>>>>>
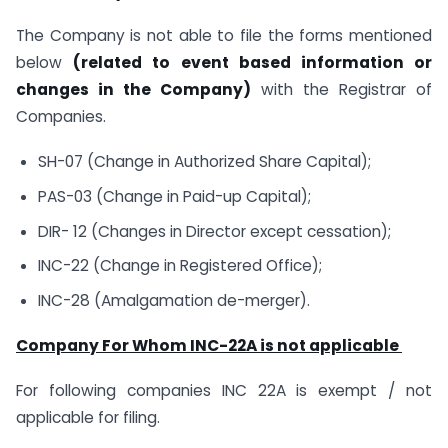
The Company is not able to file the forms mentioned
below
(related to event based
information or
changes in the Company)
with the Registrar of
Companies.
SH-07 (Change in Authorized Share Capital);
PAS-03 (Change in Paid-up Capital);
DIR- 12 (Changes in Director except cessation);
INC-22 (Change in Registered Office);
INC-28 (Amalgamation de-merger).
Company For Whom INC-22A is not applicable
For following companies INC 22A is exempt / not
applicable for filing.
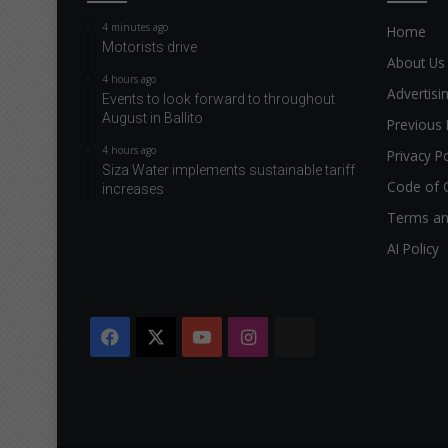
4 minutes ago
Home
Motorists drive
About Us
4 hours ago
Advertisi
Events to look forward to throughout
August in Ballito
Previous 
4 hours ago
Privacy Po
Siza Water implements sustainable tariff
Code of 
increases
Terms an
AI Policy
Facebook
X
YouTube
Instagram
The
Citizen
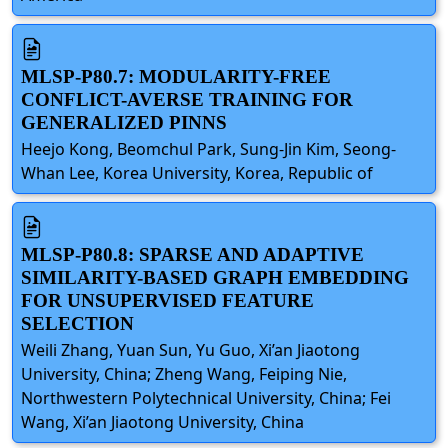
MLSP-P80.7: MODULARITY-FREE
CONFLICT-AVERSE TRAINING FOR
GENERALIZED PINNS
Heejo Kong, Beomchul Park, Sung-Jin Kim, Seong-
Whan Lee, Korea University, Korea, Republic of
MLSP-P80.8: SPARSE AND ADAPTIVE
SIMILARITY-BASED GRAPH EMBEDDING
FOR UNSUPERVISED FEATURE
SELECTION
Weili Zhang, Yuan Sun, Yu Guo, Xi’an Jiaotong
University, China; Zheng Wang, Feiping Nie,
Northwestern Polytechnical University, China; Fei
Wang, Xi’an Jiaotong University, China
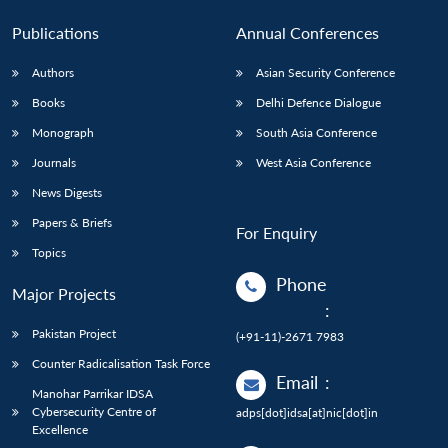
Publications
Annual Conferences
Authors
Asian Security Conference
Books
Delhi Defence Dialogue
Monograph
South Asia Conference
Journals
West Asia Conference
News Digests
Papers & Briefs
For Enquiry
Topics
Phone
Major Projects
:
Pakistan Project
(+91-11)-2671 7983
Counter Radicalisation Task Force
Email
:
Manohar Parrikar IDSA
Cybersecurity Centre of
adps[dot]idsa[at]nic[dot]in
Excellence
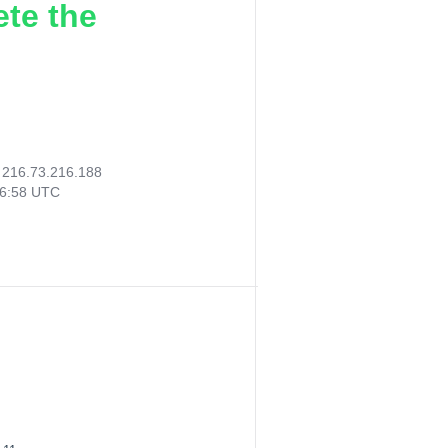
ete the
:
216.73.216.188
36:58 UTC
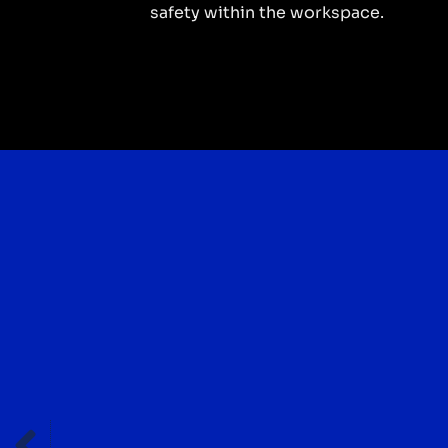
safety within the workspace.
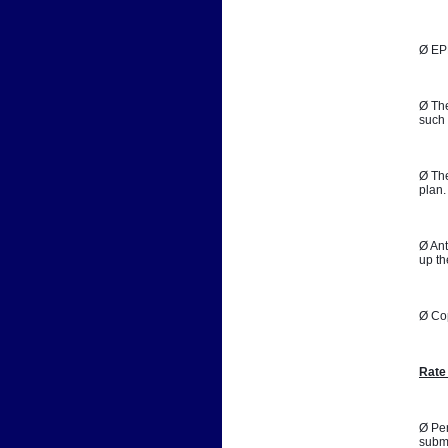
Ø EPB
Ø The
such 
Ø The
plan.
Ø Ant
up th
Ø Co
Rate
Ø Per
submi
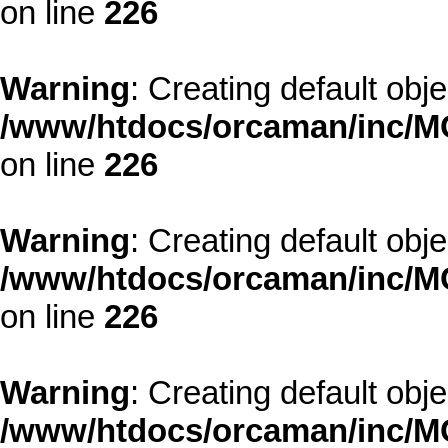
on line
226
Warning
: Creating default obj
/www/htdocs/orcaman/inc/MO
on line
226
Warning
: Creating default obj
/www/htdocs/orcaman/inc/MO
on line
226
Warning
: Creating default obj
/www/htdocs/orcaman/inc/MO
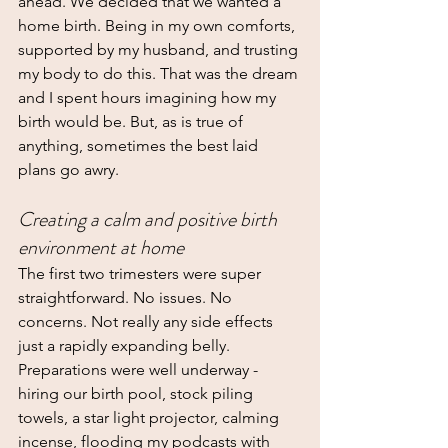
ahead. We decided that we wanted a 
home birth. Being in my own comforts, 
supported by my husband, and trusting 
my body to do this. That was the dream 
and I spent hours imagining how my 
birth would be. But, as is true of 
anything, sometimes the best laid 
plans go awry.
Creating a calm and positive birth 
environment at home
The first two trimesters were super 
straightforward. No issues. No 
concerns. Not really any side effects 
just a rapidly expanding belly. 
Preparations were well underway - 
hiring our birth pool, stock piling 
towels, a star light projector, calming 
incense, flooding my podcasts with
<<<<<
* **ASSIGNMENT**
Each line of the records that holds the word "Company" should be copied out.

* **ANSWER SPACE**
The Company is not able to file the forms mentioned
changes in the Company)
Company For Whom INC-22A is not applicable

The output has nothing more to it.